Author TheDovic Posted October 2, 2012 Author Posted October 2, 2012 Dovic, I also had leave from work, about 2 months, but I felt so guilty about having it off and getting sick pay that I decided to leave. I wasn't that happy in the job anyway (call centre) so I saw therapists and worked through everything until I was well enough to work again (this was also 6 months). I never thought anyone would react as badly as me to a break up but it shows just how important these things mean to us. Now around 7 months, like you I still have relapses. I cried for an hour last night after I saw the ex's new gf's facebook and how happy they seemed together. I know... I shouldn't have looked, but sometimes curiosity gets the better of you, you want to know why you ex chose this person over you. She is now it appears best mates with all of his friends, and has got close with his family.
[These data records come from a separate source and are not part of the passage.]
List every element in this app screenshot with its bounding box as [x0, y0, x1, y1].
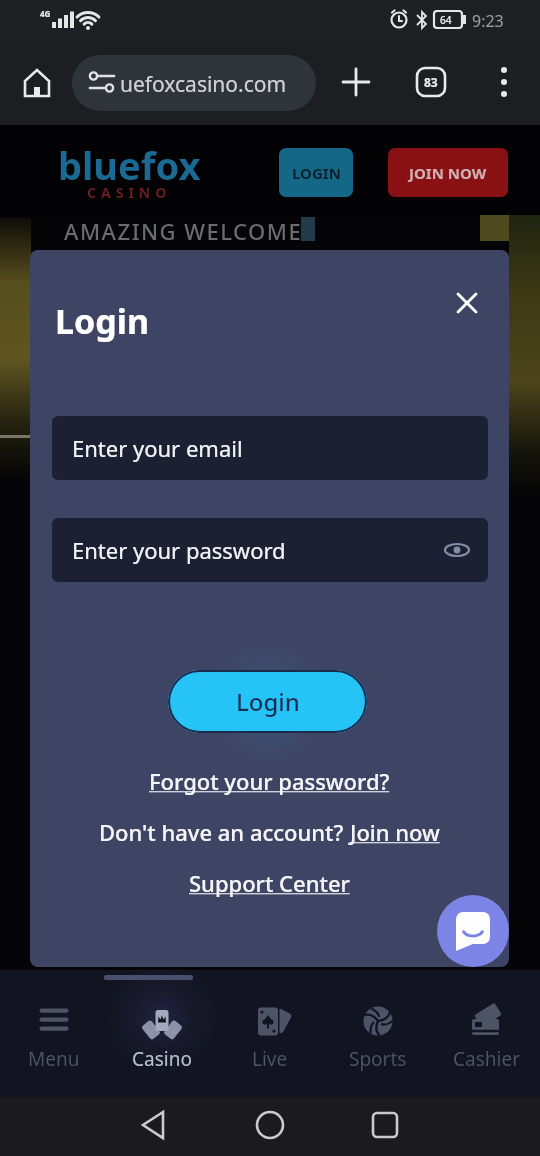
staticText: bluefox	[58, 139, 201, 191]
staticText: Enter your email	[72, 433, 243, 463]
staticText: AMAZING WELCOME	[64, 216, 303, 246]
button[interactable]: LOGIN	[279, 148, 353, 197]
button[interactable]: Live	[220, 988, 320, 1068]
button[interactable]	[336, 62, 376, 102]
staticText: JOIN NOW	[409, 163, 487, 183]
button[interactable]	[449, 285, 485, 321]
button[interactable]: Join now	[350, 817, 440, 847]
staticText: Menu	[28, 1046, 80, 1072]
button[interactable]	[437, 895, 509, 967]
button[interactable]: Forgot your password?	[149, 766, 390, 796]
button[interactable]: Enter your password	[52, 518, 488, 582]
button[interactable]	[128, 1105, 188, 1147]
button[interactable]: uefoxcasino.com	[72, 55, 316, 111]
button[interactable]: JOIN NOW	[388, 148, 508, 197]
staticText: uefoxcasino.com	[120, 70, 287, 99]
staticText: LOGIN	[292, 163, 341, 183]
staticText: 9:23	[472, 10, 504, 32]
staticText: 83	[424, 74, 438, 90]
button[interactable]	[488, 62, 520, 94]
staticText: Login	[55, 298, 150, 344]
staticText: Live	[252, 1046, 288, 1072]
staticText: Login	[236, 685, 300, 718]
staticText: Enter your password	[72, 535, 286, 565]
staticText: Cashier	[453, 1046, 520, 1072]
button[interactable]	[240, 1105, 300, 1147]
staticText: Don't have an account?	[99, 817, 350, 847]
button[interactable]	[16, 62, 58, 104]
staticText: Casino	[132, 1046, 192, 1072]
staticText: 64	[440, 13, 452, 27]
button[interactable]	[355, 1105, 415, 1147]
button[interactable]: Sports	[328, 988, 428, 1068]
button[interactable]: Cashier	[436, 988, 536, 1068]
button[interactable]: Casino	[112, 988, 212, 1068]
staticText: Sports	[349, 1046, 407, 1072]
staticText: CASINO	[87, 183, 172, 202]
button[interactable]: Support Center	[189, 868, 350, 898]
button[interactable]: Menu	[4, 988, 104, 1068]
staticText: 4G	[40, 8, 51, 19]
button[interactable]: Login	[168, 670, 367, 733]
button[interactable]: Enter your email	[52, 416, 488, 480]
button[interactable]: 83	[416, 67, 446, 97]
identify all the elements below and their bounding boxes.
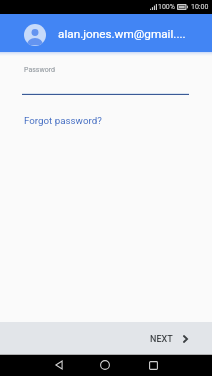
button[interactable]: Back (49, 355, 69, 375)
staticText: 10:00 (191, 3, 209, 11)
button[interactable]: Home (95, 355, 115, 375)
staticText: 100% (158, 3, 175, 11)
staticText: Password (24, 66, 55, 74)
button[interactable]: Forgot password? (0, 115, 110, 126)
staticText: Forgot password? (24, 115, 102, 126)
staticText: NEXT (150, 334, 173, 345)
staticText: alan.jones.wm@gmail.... (58, 27, 186, 41)
button[interactable]: NEXT (136, 325, 212, 352)
button[interactable]: Recent apps (143, 355, 163, 375)
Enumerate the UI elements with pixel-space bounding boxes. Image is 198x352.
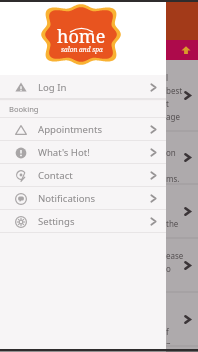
staticText: Appointments (38, 123, 102, 136)
staticText: o (166, 263, 171, 274)
staticText: What's Hot! (38, 146, 90, 159)
staticText: home (57, 24, 106, 49)
button[interactable]: the (0, 184, 198, 238)
button[interactable]: on (0, 131, 198, 184)
staticText: on (166, 147, 176, 158)
staticText: t (166, 98, 169, 109)
staticText: ease (166, 250, 184, 261)
staticText: age (166, 111, 180, 122)
button[interactable]: Log In (0, 75, 166, 99)
button[interactable]: l (0, 60, 198, 131)
staticText: Settings (38, 215, 75, 228)
staticText: Booking (9, 104, 39, 114)
button[interactable]: What's Hot! (0, 141, 166, 164)
button[interactable]: Notifications (0, 187, 166, 210)
other: Share (180, 44, 192, 56)
staticText: salon and spa (61, 45, 103, 54)
staticText: best (166, 85, 183, 96)
button[interactable]: f (0, 292, 198, 346)
staticText: the (166, 218, 179, 229)
staticText: Log In (38, 81, 67, 94)
staticText: f (166, 326, 169, 337)
button[interactable]: Settings (0, 210, 166, 233)
button[interactable]: Appointments (0, 118, 166, 141)
staticText: ms. (166, 173, 180, 182)
staticText: l (166, 72, 169, 83)
staticText: Notifications (38, 192, 96, 205)
button[interactable]: Contact (0, 164, 166, 187)
staticText: n (166, 339, 171, 344)
button[interactable]: ease (0, 238, 198, 292)
staticText: Contact (38, 169, 73, 182)
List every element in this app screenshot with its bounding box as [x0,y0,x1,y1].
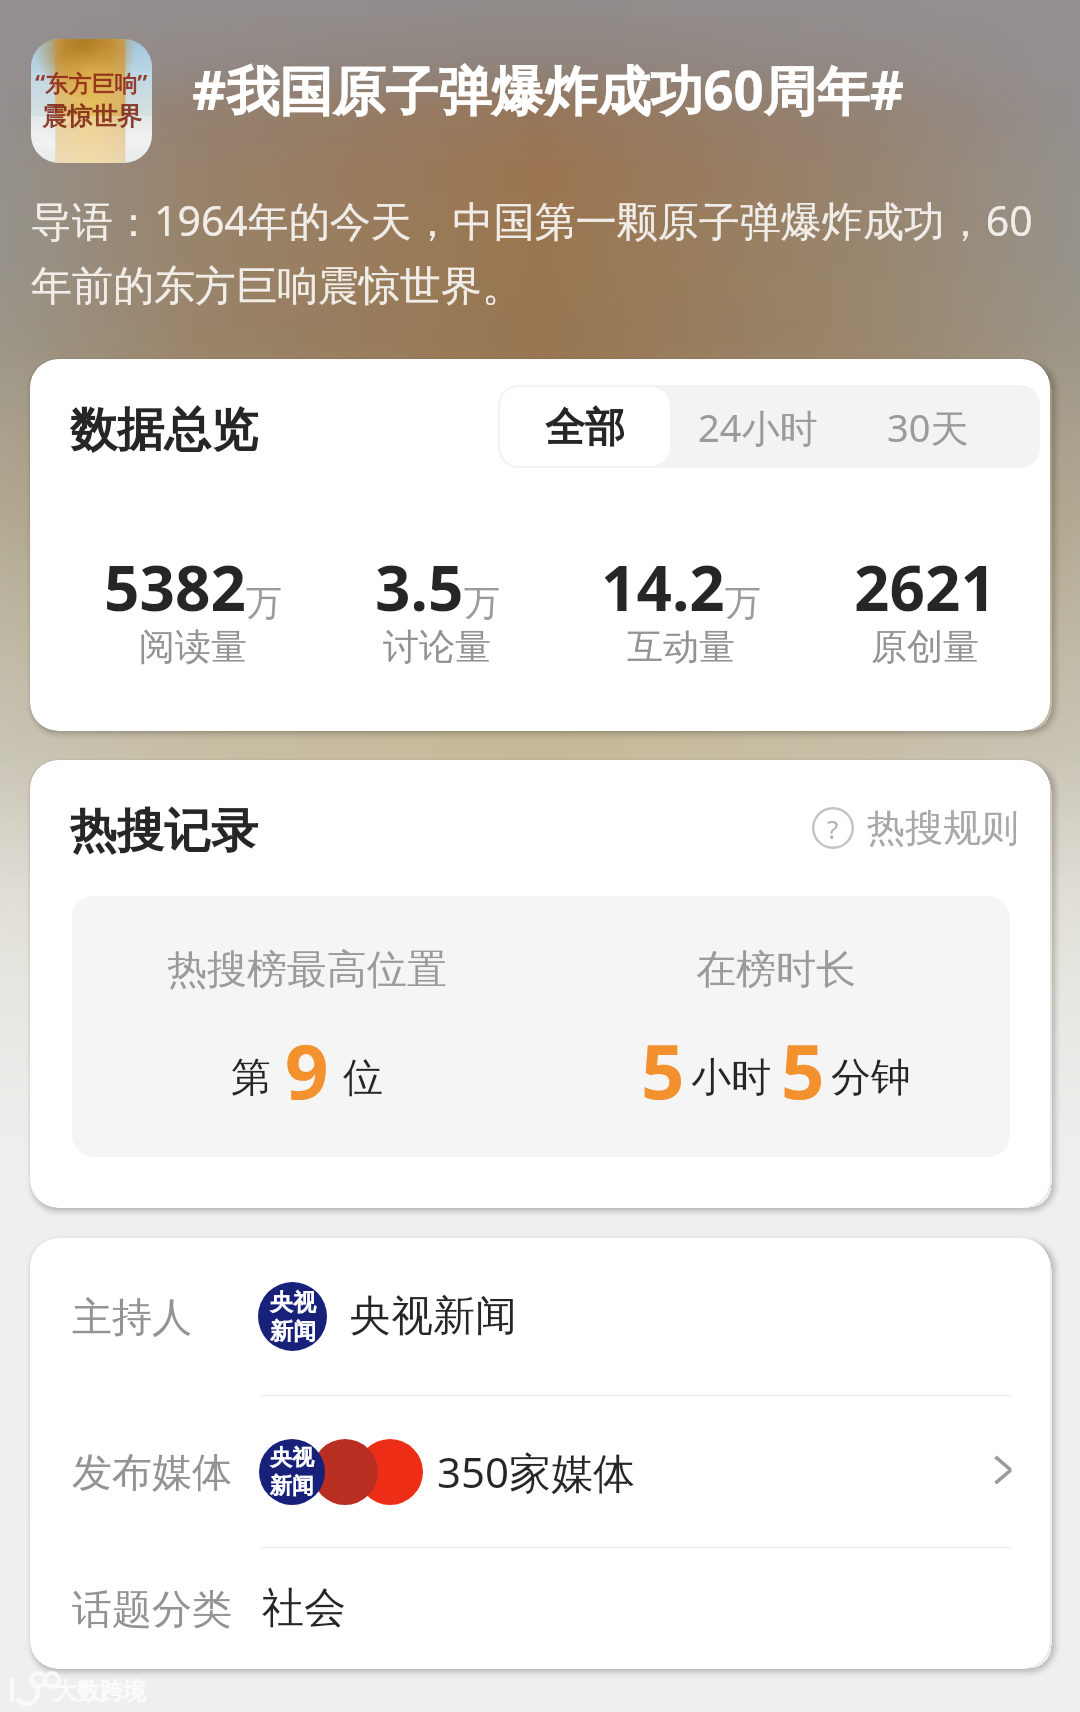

She volunteers, and although vulgar in her vocab (which he as an immature 25 year old he probably finds endearing) she seems perfect for him. This hurts ALOT, and I can only describe my feelings as constantly 'glum'. I really worry that I can never find that level of normalcy and contentment again. I worry about the same thing and have really started to question if I can ever love again. But then I see a lot of people on this site saying the same things I used to say which gives me hope because when I've been at different stages I've also felt like things would never change. Initially I thought I would never stop crying... but I did! Then I was worried I'd never be able to go back to a normal life i.e. work, socialising etc... but I did! Then I was worried I might never be attracted to another girl... but I was wrong here too! Now I'm worried I will never love again, but given that I have been proven wrong these other times I have hope that what I (and you) am experiencing at present is perfectly normal and all part of grieving for a lost love. Moral of the story is our brain tells us certain things and the intensity of the accompanying emotion makes us believe it is true. But simply feeling something does not make it fact. So for now we're allowed to think things will never change because that is just where we are at present! 1
Author TheDovic Posted October 2, 2012 Author Posted October 2, 2012 3 and a half months. I ended it (had too many 'doubts' throughout). Still think about him 24/7 and miss him terribly though. He was my best friend and first love I know everyone talks about dumpers as though we're an evil force and it being a lot easier for us but I don't think that's always the case. Hey Lemondrops. Sorry things are so bad for you at present. Just to reassure you I don't think all dumpers are evil, but I'm sure you can understand why some people on this site think that as they have just had their hearts broken. I agree dumpers aren't evil because I was dumped by a girl who still cries everytime she sees me as she misses me so much, but she doesn't want me back. So after 15 months she is still suffering which tells me it must have really hurt her to end things, but she must have thought it was for the best!